**REQUIREMENT:** Your answer should hold every line of the records below that contains the string "Ambientali".

(RECORDS FOR THE TASK)

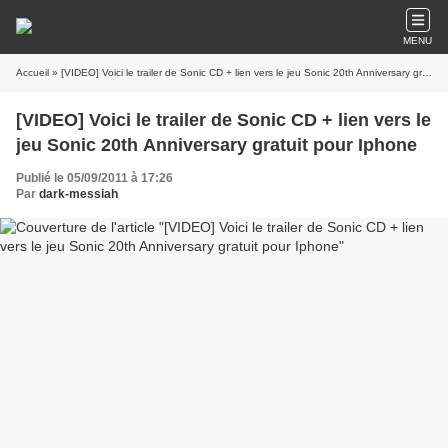
MENU
Accueil
» [VIDEO] Voici le trailer de Sonic CD + lien vers le jeu Sonic 20th Anniversary gratuit pour Iphone
[VIDEO] Voici le trailer de Sonic CD + lien vers le
jeu Sonic 20th Anniversary gratuit pour Iphone
Publié le 05/09/2011 à 17:26
Par
dark-messiah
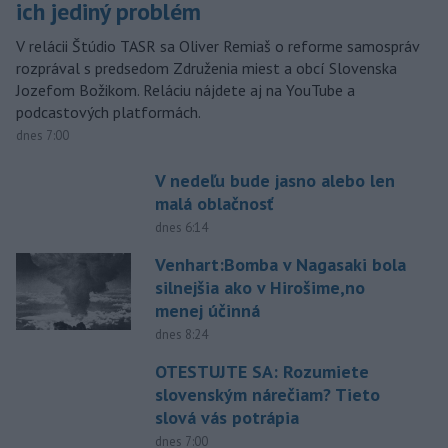
ich jediný problém
V relácii Štúdio TASR sa Oliver Remiaš o reforme samospráv
rozprával s predsedom Združenia miest a obcí Slovenska
Jozefom Božikom. Reláciu nájdete aj na YouTube a
podcastových platformách.
dnes 7:00
V nedeľu bude jasno alebo len
malá oblačnosť
dnes 6:14
Venhart:Bomba v Nagasaki bola
silnejšia ako v Hirošime,no
menej účinná
dnes 8:24
OTESTUJTE SA: Rozumiete
slovenským nárečiam? Tieto
slová vás potrápia
dnes 7:00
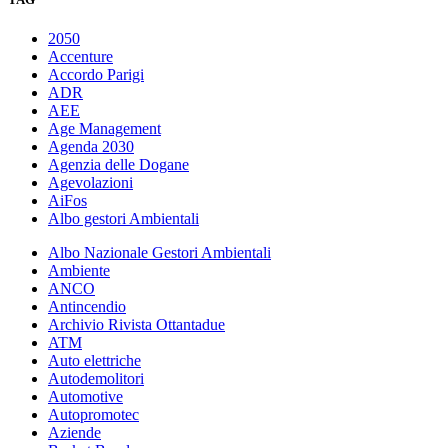
2050
Accenture
Accordo Parigi
ADR
AEE
Age Management
Agenda 2030
Agenzia delle Dogane
Agevolazioni
AiFos
Albo gestori Ambientali
Albo Nazionale Gestori Ambientali
Ambiente
ANCO
Antincendio
Archivio Rivista Ottantadue
ATM
Auto elettriche
Autodemolitori
Automotive
Autopromotec
Aziende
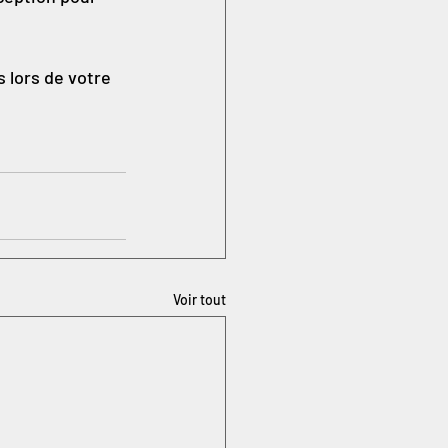
 lors de votre 
Voir tout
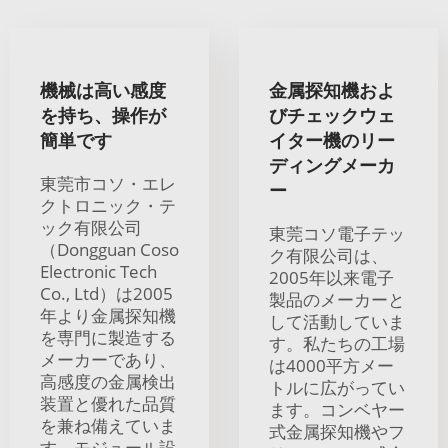
機械は高い感度
金属探知機およ
を持ち、操作が
びチェックウェ
簡単です
イター機のリー
ディングメーカ
東莞市コソ・エレ
ー
クトロニック・テ
ック有限公司
東莞コソ電子テッ
（Dongguan Coso
ク有限公司は、
Electronic Tech
2005年以来電子
Co., Ltd）は2005
製品のメーカーと
年より金属探知機
して活動していま
を専門に製造する
す。私たちの工場
メーカーであり、
は4000平方メー
高感度の金属検出
トルに広がってい
装置と優れた品質
ます。コンベヤー
を兼ね備えていま
式金属探知機やフ
す。モジュール設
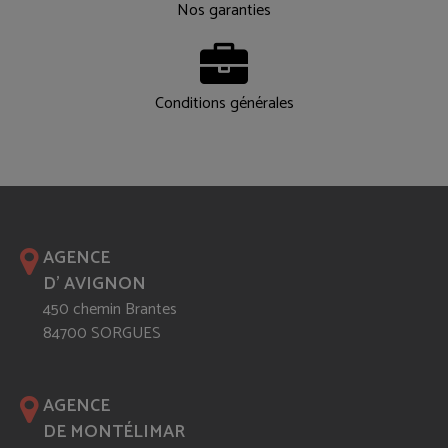
Nos garanties
Conditions générales
AGENCE
D' AVIGNON
450 chemin Brantes
84700 SORGUES
AGENCE
DE MONTÉLIMAR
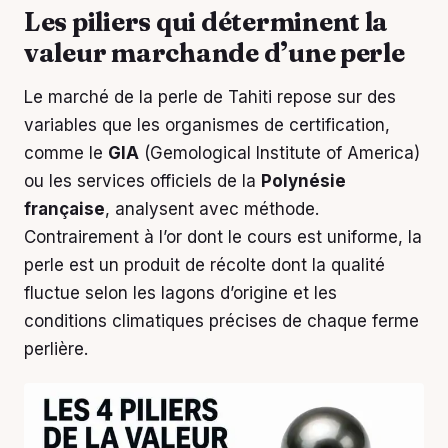
Les piliers qui déterminent la
valeur marchande d’une perle
Le marché de la perle de Tahiti repose sur des
variables que les organismes de certification,
comme le
GIA
(Gemological Institute of America)
ou les services officiels de la
Polynésie
française
, analysent avec méthode.
Contrairement à l’or dont le cours est uniforme, la
perle est un produit de récolte dont la qualité
fluctue selon les lagons d’origine et les
conditions climatiques précises de chaque ferme
perlière.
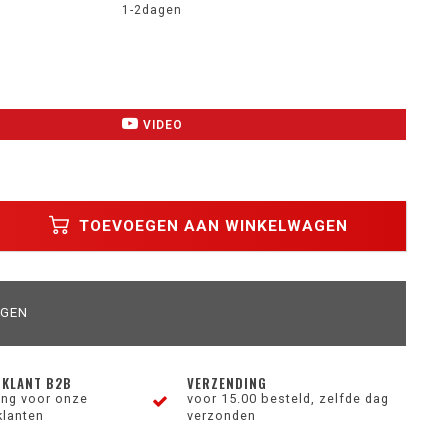
1-2dagen
VIDEO
TOEVOEGEN AAN WINKELWAGEN
AGEN
 KLANT B2B
VERZENDING
ting voor onze
voor 15.00 besteld, zelfde dag
klanten
verzonden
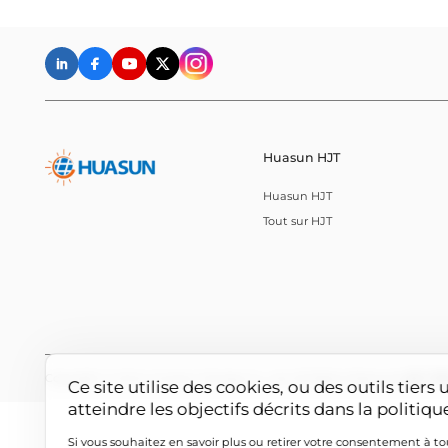
Huasun HJT
Huasun HJT
Tout sur HJT
Copyright © Anhui Huasun Energy Co., Ltd. All Rights Reserved.
皖ICP备
Ce site utilise des cookies, ou des outils tie
atteindre les objectifs décrits dans la politiq
Si vous souhaitez en savoir plus ou retirer votre consentement à tou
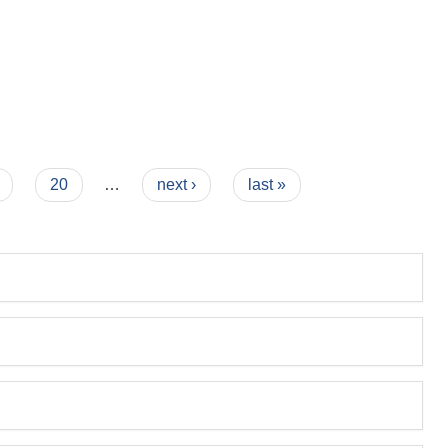
20
…
next ›
last »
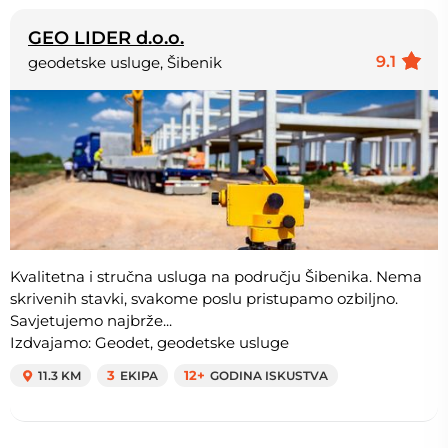
GEO LIDER d.o.o.
9.1
geodetske usluge, Šibenik
Kvalitetna i stručna usluga na području Šibenika. Nema
skrivenih stavki, svakome poslu pristupamo ozbiljno.
Savjetujemo najbrže...
Izdvajamo: Geodet, geodetske usluge
11.3 KM
3
EKIPA
12+
GODINA ISKUSTVA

(End RECORDS FOR THE TASK)

**ANSWER TO THIS PROBLEM:**
Albo gestori Ambientali
Albo Nazionale Gestori Ambientali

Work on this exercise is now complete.